● **PROBLEM STATEMENT**: In the data below, find every line with the word "nails" and copy it out.

*** Opening RECORDS PROVIDED ***

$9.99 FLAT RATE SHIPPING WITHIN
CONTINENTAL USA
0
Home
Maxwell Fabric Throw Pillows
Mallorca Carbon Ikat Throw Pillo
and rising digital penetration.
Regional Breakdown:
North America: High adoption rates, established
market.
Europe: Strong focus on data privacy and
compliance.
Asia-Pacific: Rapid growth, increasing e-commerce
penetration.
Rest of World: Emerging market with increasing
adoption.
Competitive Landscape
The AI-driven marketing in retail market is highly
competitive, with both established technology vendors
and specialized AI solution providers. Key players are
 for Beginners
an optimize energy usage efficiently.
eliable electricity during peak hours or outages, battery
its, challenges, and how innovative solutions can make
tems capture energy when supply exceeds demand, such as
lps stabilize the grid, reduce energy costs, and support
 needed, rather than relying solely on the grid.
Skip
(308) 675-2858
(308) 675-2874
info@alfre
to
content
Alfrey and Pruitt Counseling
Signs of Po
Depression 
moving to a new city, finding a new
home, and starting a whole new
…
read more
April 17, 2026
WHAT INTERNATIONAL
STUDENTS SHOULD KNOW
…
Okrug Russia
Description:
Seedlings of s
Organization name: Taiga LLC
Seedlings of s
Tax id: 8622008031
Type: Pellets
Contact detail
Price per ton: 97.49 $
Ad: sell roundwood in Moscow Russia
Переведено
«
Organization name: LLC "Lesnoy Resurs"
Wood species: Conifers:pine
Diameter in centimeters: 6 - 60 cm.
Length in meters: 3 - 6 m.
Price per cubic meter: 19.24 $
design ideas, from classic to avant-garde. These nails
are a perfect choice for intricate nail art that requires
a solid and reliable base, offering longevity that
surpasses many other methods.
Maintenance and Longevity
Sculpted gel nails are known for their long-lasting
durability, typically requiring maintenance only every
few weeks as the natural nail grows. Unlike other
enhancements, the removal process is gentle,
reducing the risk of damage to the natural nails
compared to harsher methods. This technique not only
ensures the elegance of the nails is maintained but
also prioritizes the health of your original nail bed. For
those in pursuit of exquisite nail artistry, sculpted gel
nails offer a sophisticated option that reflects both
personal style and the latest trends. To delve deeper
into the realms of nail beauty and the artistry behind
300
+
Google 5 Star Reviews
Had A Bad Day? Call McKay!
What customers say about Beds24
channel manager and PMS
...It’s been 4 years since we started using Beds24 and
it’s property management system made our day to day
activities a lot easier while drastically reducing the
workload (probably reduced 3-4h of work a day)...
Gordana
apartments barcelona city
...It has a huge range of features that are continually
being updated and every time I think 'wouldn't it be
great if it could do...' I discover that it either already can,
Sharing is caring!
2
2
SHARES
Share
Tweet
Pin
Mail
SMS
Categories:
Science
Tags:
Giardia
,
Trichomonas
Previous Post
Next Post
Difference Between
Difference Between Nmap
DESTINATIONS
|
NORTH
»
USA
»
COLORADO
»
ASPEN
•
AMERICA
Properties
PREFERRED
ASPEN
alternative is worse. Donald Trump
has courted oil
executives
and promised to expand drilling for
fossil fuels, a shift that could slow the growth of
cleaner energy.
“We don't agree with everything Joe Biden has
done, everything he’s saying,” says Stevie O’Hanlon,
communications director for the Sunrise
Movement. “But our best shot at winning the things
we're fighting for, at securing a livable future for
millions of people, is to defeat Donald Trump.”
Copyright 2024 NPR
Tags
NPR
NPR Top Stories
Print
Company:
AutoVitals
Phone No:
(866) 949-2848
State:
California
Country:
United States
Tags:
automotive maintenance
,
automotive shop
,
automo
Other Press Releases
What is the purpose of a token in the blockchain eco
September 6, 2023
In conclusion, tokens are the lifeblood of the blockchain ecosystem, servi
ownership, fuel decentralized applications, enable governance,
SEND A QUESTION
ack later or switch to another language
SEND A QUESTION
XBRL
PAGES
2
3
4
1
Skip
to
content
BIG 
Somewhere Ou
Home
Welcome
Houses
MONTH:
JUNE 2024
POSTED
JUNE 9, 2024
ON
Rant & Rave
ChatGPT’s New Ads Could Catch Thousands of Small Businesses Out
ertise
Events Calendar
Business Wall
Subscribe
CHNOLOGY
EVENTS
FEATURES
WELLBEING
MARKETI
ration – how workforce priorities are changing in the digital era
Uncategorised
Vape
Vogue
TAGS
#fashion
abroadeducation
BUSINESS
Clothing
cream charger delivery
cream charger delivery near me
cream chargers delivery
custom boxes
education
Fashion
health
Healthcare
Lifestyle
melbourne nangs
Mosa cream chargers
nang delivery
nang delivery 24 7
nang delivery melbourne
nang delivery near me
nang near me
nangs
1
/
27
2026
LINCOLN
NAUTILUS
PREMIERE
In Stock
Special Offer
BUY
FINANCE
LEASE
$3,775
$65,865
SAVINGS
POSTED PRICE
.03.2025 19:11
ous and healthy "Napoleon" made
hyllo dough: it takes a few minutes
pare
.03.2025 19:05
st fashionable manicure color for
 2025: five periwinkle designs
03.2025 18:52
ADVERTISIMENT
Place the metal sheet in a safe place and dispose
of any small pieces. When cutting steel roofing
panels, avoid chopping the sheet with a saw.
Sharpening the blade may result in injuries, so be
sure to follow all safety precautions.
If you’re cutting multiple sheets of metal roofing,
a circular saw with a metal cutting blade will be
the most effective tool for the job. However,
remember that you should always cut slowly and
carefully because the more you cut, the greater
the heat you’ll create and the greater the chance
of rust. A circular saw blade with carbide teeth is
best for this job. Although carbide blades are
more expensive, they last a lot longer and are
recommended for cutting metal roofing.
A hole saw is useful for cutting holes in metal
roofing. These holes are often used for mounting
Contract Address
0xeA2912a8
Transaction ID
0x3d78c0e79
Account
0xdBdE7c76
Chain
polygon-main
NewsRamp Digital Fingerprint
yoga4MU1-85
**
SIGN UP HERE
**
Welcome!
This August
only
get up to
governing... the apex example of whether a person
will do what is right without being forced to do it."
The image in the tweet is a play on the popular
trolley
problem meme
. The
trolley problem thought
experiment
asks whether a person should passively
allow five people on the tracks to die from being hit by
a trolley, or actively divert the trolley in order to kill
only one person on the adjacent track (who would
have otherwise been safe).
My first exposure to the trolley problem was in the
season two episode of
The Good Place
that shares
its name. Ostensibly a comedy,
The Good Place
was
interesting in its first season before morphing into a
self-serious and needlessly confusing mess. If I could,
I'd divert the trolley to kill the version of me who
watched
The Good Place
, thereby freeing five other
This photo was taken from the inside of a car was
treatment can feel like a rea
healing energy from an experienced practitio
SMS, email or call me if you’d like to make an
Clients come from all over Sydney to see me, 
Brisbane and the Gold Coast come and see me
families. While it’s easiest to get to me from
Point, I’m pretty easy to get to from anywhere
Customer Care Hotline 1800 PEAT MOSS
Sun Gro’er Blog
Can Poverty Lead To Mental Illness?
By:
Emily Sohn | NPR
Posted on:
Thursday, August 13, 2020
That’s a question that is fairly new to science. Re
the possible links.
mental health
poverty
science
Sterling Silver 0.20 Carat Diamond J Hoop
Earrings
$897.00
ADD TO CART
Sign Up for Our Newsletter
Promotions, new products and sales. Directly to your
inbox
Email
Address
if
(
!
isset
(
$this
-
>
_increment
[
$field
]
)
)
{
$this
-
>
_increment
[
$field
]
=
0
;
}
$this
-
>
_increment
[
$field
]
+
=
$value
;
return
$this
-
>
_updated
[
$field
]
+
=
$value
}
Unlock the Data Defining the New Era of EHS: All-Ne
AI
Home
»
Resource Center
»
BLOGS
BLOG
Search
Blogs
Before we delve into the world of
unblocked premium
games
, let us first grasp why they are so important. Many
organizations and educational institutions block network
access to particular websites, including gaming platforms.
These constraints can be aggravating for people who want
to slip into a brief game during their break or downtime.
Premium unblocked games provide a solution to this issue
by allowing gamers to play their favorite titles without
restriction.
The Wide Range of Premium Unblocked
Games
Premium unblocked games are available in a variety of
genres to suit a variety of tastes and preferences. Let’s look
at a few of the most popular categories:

*** Closing RECORDS PROVIDED ***

● **SOLUTION FOR THIS TASK**:
design ideas, from classic to avant-garde. These nails
Sculpted gel nails are known for their long-lasting
reducing the risk of damage to the natural nails
ensures the elegance of the nails is maintained but
nails offer a sophisticated option that reflects both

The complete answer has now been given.